# GONetwork bottom fishing 5/3 Savannah



## Toffy (Apr 14, 2009)

I have called all of you just to begin coordination for our trip with Captain Steve Amick Sunday May 3.

Captain Steve's mooring is as close to Savannah as you can get and still be on Tybee Island.

He likes to leave promptly at 7:00 AM.

We are responsible for our own food and drink on the boat, and we need to share cooler space to get our vittles into two coolers, according to his wife Sophie.

I would like to use this thread for us to sort of introduce ourselves and get ready for the trip.

I have checked into accommodations on Tybee and in Savannah. On the island, if you mention that you are fishing with Capt Steve, the rates improve a bit.

For other business reasons, I will be staying in Savannah itself.

Mr. Slade is taking his wife and they are staying in old Savannah visiting friends.

I understand Fred Wammock and his crew may be camping out.

Three hotels on Tybee are
Dunnes 912-786-4591 (139.95 in back building)
Ocean Plaza 912-786-7664 ($119 pool view)
Howard Johnson 912-786-0700 didn't answer when I called.

If there is interest, it might be good if some of us could get together Saturday evening for dinner.

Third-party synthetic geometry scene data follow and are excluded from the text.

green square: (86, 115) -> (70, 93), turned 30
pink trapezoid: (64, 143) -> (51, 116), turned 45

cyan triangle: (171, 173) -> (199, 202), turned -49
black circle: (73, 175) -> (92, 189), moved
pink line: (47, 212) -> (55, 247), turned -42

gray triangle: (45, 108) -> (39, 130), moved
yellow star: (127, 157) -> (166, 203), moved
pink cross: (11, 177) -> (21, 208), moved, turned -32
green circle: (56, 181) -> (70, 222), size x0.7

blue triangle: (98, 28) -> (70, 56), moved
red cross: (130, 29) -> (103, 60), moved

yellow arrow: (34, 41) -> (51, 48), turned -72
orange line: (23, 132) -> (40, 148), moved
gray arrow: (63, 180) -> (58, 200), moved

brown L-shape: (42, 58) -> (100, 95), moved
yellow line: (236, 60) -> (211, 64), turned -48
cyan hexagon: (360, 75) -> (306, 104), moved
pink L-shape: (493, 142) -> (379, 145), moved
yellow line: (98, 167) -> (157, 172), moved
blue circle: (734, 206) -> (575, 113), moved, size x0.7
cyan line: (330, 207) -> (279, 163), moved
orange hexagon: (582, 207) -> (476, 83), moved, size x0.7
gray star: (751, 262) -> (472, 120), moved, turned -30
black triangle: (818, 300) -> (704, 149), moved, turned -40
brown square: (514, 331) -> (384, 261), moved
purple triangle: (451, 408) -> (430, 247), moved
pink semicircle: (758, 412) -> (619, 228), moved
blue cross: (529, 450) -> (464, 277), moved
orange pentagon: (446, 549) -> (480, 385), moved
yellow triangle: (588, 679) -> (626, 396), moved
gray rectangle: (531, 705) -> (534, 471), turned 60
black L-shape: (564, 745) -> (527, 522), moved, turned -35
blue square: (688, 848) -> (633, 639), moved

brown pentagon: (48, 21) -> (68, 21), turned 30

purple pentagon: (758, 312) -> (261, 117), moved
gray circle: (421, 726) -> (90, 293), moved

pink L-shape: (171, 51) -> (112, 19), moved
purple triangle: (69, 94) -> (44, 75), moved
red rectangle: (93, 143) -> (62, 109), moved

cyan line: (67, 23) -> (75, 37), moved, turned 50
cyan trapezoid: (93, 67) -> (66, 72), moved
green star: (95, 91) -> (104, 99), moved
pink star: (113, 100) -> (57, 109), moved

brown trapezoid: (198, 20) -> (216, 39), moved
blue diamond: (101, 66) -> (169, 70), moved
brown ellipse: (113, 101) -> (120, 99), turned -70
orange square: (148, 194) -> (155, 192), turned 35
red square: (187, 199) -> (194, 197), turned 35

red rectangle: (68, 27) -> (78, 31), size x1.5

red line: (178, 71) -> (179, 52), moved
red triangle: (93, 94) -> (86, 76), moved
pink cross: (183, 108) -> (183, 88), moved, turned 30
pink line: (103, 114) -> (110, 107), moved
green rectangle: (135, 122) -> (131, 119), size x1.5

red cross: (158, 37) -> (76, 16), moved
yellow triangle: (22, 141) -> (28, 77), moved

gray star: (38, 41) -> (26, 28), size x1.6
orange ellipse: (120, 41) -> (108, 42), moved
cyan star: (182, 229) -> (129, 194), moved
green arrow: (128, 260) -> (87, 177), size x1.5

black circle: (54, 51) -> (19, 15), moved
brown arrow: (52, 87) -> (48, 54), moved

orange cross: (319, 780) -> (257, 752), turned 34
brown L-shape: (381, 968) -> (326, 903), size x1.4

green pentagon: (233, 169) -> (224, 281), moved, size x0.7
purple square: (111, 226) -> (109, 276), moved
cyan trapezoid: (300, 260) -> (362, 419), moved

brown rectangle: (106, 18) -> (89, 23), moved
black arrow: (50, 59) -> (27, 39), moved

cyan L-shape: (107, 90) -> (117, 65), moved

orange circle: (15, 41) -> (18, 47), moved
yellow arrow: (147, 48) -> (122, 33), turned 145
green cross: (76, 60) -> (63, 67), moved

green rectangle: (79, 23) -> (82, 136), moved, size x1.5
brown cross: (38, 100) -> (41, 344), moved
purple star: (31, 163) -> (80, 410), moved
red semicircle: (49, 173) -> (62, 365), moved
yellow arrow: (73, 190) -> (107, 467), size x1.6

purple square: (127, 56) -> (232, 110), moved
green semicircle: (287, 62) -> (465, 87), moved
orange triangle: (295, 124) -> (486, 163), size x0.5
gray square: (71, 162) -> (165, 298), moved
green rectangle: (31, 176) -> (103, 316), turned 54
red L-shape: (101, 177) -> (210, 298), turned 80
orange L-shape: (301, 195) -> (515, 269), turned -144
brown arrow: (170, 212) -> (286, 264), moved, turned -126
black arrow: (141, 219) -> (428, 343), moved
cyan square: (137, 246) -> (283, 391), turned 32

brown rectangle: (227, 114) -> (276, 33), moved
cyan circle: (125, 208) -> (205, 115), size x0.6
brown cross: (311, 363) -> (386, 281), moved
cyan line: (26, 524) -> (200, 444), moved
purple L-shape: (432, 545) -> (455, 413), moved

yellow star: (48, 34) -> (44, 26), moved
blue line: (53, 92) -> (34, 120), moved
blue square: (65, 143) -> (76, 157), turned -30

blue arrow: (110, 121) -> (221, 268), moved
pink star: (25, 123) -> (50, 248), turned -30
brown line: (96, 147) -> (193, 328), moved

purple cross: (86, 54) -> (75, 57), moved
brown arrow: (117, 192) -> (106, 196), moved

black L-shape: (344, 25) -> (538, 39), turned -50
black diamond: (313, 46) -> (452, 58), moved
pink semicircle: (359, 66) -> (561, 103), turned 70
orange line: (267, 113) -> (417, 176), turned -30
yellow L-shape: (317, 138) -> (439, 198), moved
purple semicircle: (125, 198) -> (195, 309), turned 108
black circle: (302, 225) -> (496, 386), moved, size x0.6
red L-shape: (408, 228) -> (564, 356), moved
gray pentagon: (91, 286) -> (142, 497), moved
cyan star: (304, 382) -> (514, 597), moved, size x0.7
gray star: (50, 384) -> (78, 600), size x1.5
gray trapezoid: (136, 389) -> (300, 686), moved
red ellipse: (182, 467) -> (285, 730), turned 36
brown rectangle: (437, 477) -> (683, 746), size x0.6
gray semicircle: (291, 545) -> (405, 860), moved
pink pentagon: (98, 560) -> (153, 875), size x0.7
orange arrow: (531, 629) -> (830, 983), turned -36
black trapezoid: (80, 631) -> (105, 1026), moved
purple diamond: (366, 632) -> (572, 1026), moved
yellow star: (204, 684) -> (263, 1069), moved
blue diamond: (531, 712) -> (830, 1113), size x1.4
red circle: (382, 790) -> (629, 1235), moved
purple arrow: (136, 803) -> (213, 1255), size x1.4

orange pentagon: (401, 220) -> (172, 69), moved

Chime in all and I look forward to seeing you all in Savannah soon.


----------



## Randy (Apr 14, 2009)

I think you are just trying to rub it in the face of those that are not getting to go.


----------



## Toffy (Apr 14, 2009)

*shuuush*

you know I shouldn't do that   *WEG*


----------



## shortround1 (Apr 14, 2009)

Networker said:


> I have called all of you just to begin coordination for our trip with Captain Steve Amick Sunday May 3.
> 
> Captain Steve's mooring is as close to Savannah as you can get and still be on Tybee Island.
> 
> ...


i pm u but i booked a room at the royal palms, $82.99 for sat. $56.99 for sunday, she still has rooms. pm me if you need their number. 47 said it was clean and he is staying their, we may hook up saturday for some pier fishing.


----------



## archer47 (Apr 15, 2009)

My nephew and I will be down Saturday to do some pier fishing or where ever they are biting. we are staying at the Royal Palms Motel.I stayed there a couple years ago nothing fancy but clean,reasonably priced. probably wouldnt want to take the wife if I was trying to score some points but for a fishing getaway its fine. getting together for dinner some place is fine as long as we are not still fishing.(have to have your priorities you know) any way looking forward to meeting yall and catching a few fish.


----------



## huntnnut (Apr 15, 2009)

Like Steve mentioned Marianne and I along with her daughter will be down on Saturday and I hope to hook up with Sentry Sam to do some in-shore fishing South of Savannah that afternoon while the ladies tour around the Historic District there in Savannah.  The ladies needed to be within walking distance of everything so we're staying in the district.  With so much going on in such a short period of time I doubt we'll be able to make dinner but I do intend to make the launch and hopefully catch a fish or two with you fellows soon.


----------



## Toffy (Apr 16, 2009)

*Ok — dinner is the deal...  Coolers is next.*

Seems as if we all have our lodging worked out.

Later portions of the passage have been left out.